15 April 2020, 1:49 AM

COVID-19: 20 new cases, clusters rise to 16Director-general of health Dr Ashley Bloomfield

There are twenty new cases of COVID-19 in New Zealand today (Wednesday April 15). 


Director-general of health Dr Ashley Bloomfield said six of these are confirmed cases and 14 are probable. The new combined total number of COVID-19 cases is 1,386, he said.



The vast majority of new cases are connected to clusters, prime minister Jacinda Ardern said. “Of the 20 new cases announced today I believe 19 are linked to clusters.”


Unlike yesterday, when the deaths jumped from five to nine, there are no further deaths reported today, but three of the 13 people in hospital today are in ICU and two of those (in Dunedin and North Shore hospitals) are in a critical condition. 


“We now have 728 reported cases of people who have recovered from COVID-19 infection,” Ashley said. 


This is a jump in recovered cases by 100 overnight.


Ashley said there was a new significant cluster (defined as having ten or more associated cases) in New Zealand today, taking the number of significant clusters to 16.


“The new cluster is in Auckland, and again is connected to an aged residential care facility.”


Ashley did not name the facility, but he said it was working closely with the district health board to contain the spread “as our other aged residential care facilities do.”

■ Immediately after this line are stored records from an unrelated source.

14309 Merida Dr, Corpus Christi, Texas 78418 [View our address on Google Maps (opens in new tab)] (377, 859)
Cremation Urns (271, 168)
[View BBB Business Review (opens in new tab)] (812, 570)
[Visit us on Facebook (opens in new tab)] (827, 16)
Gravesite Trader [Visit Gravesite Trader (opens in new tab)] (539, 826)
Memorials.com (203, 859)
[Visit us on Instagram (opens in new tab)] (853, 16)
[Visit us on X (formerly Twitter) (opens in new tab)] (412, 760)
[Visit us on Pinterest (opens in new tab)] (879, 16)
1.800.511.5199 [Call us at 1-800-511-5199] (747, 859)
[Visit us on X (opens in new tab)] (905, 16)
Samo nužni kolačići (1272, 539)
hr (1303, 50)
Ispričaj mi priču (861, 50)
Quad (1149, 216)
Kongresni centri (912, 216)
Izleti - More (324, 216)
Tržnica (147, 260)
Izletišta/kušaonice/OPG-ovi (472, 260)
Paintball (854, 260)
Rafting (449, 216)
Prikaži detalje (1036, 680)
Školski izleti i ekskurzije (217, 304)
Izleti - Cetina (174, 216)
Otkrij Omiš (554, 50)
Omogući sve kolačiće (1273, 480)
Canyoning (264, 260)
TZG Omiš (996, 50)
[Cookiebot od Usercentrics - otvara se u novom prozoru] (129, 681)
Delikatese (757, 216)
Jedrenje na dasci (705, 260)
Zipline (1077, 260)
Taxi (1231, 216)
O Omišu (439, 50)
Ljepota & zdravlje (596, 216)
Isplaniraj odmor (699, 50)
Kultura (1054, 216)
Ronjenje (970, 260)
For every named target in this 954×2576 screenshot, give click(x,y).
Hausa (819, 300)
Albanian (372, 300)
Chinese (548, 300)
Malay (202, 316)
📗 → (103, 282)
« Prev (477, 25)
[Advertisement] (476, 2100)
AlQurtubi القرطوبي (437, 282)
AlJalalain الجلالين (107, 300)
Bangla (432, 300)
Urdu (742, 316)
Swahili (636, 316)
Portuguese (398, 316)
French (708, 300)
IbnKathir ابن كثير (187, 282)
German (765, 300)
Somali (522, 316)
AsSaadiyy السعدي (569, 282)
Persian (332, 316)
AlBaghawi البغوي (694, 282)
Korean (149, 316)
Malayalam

“It’s not an outbreak that is confined to that facility - it has some people inside the facility and some in the community,” he said.


The country’s fifteenth significant cluster was first reported yesterday, and the facility has now been named: it is the St Margaret's Hospital and Rest Home in Te Atatu, Auckland.  


There are 115 health workers with COVID-19, making up eight per cent of total cases, Ashley said. Only five of these health workers were confirmed to have been infected by people they were caring for, with the rest linked to overseas travel and confirmed cases. For another five, the source of infection has not yet been identified.